‘Crash’ shows stereotypes, then destroys them
By CRAIG OUTHIER
Get Out

If stereotypes are unhealthy, then Paul Haggis’ “Crash” could well be the unhealthiest movie ever made. At least on the surface.

Certainly, Haggis — the Oscar-nominated screenwriter of “Million Dollar Baby” and Emmy-winning producer of “thirtysomething” — indulges many of society's ugliest racial presumptions in this roving, provocative snapshot of modern-day Los Angeles. There's the hot-headed Iranian shopkeeper (Shaun Toub); the shrill, spoiled Brentwood wife (Sandra Bullock); and the racist, authority-abusing LAPD patrolman (Matt Dillon).

And, not to be forgotten, the strutting South Central street punk (rap star Ludacris) who decries racial prejudice on one hand and waves a handgun in the other.

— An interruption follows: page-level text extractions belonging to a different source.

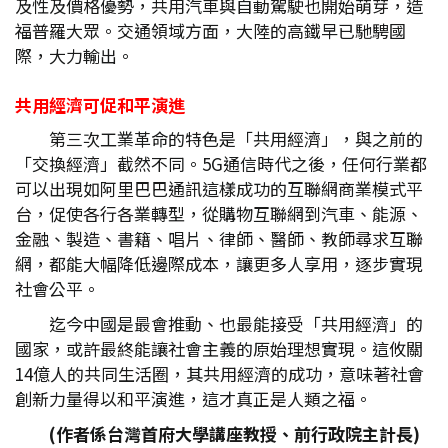
及性及價格優勢，共用汽車與自動駕駛也開始萌芽，造
福普羅大眾。交通領域方面，大陸的高鐵早已馳騁國
際，大力輸出。
共用經濟可促和平演進
第三次工業革命的特色是「共用經濟」，與之前的
「交換經濟」截然不同。5G通信時代之後，任何行業都
可以出現如阿里巴巴通訊這樣成功的互聯網商業模式平
台，促使各行各業轉型，從購物互聯網到汽車、能源、
金融、製造、書籍、唱片、律師、醫師、教師尋求互聯
網，都能大幅降低邊際成本，讓更多人享用，逐步實現
社會公平。
迄今中國是最會推動、也最能接受「共用經濟」的
國家，或許最終能讓社會主義的原始理想實現。這攸關
14億人的共同生活圈，其共用經濟的成功，意味著社會
創新力量得以和平演進，這才真正是人類之福。
(作者係台灣首府大學講座教授、前行政院主計長)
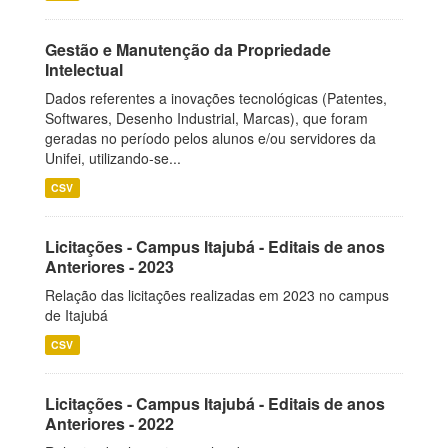
Gestão e Manutenção da Propriedade
Intelectual
Dados referentes a inovações tecnológicas (Patentes,
Softwares, Desenho Industrial, Marcas), que foram
geradas no período pelos alunos e/ou servidores da
Unifei, utilizando-se...
CSV
Licitações - Campus Itajubá - Editais de anos
Anteriores - 2023
Relação das licitações realizadas em 2023 no campus
de Itajubá
CSV
Licitações - Campus Itajubá - Editais de anos
Anteriores - 2022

To a degree, these characters are designed to titillate our collective sense of paranoia, distrust and contempt. And admittedly, there is something deliciously provocative about the way Haggis offers them to us without apology. The ugliness proves particularly therapeutic for Bullock (“Miss Congeniality”), who — as the frustrated, carjacking-traumatized wife of the city's young district attorney (Brendan Fraser) — is obliged to do the gutsiest acting of her career.

It's all a magic act, of course. Haggis doesn't want to perpetuate stereotypes; he wants to defuse them. So he shows us the characters in their most humane, vulnerable moments — these aren't horrible people, merely angry and frustrated, stalled at a uniquely American crossroads. Don Cheadle (“Hotel Rwanda”) is commanding as a cynical vice detective who finds himself privy to the ingrained racial hypocrisy at City Hall, and Terrence Howard (“The Best Man”) gives a dynamite performance as a successful black TV director whose mild assimilationist attitudes are crumpled by the Man.

In setting us up as he does, Haggis — a Canadian — is like the shrink who digs for reactions before making his diagnosis. Likewise, “Crash” bears all the stress points you might expect from a movie that presumes to put the whole of society on the analyst's couch. It tends to be manipulative and sensationalistic, and Haggis doesn't seem to know when to stop tuning his characters. This is particularly true in the case of a well-meaning rookie cop (Ryan Phillippe from “Cruel Intentions”) who is proved mortal after performing a good deed.

If one had to classify “Crash” — not to be confused with David Cronenberg's 1996 autoerotic snoozer of the same name — it would pair nicely with Paul Thomas Anderson's “Magnolia,” Lawrence Kasdan's “Grand Canyon” or any other ensemble drama in which Los Angeles served as theater for the human divide. Though not as formally daring as the former or endearing as the latter, “Crash” has a more focused moral: We're better than people think we are.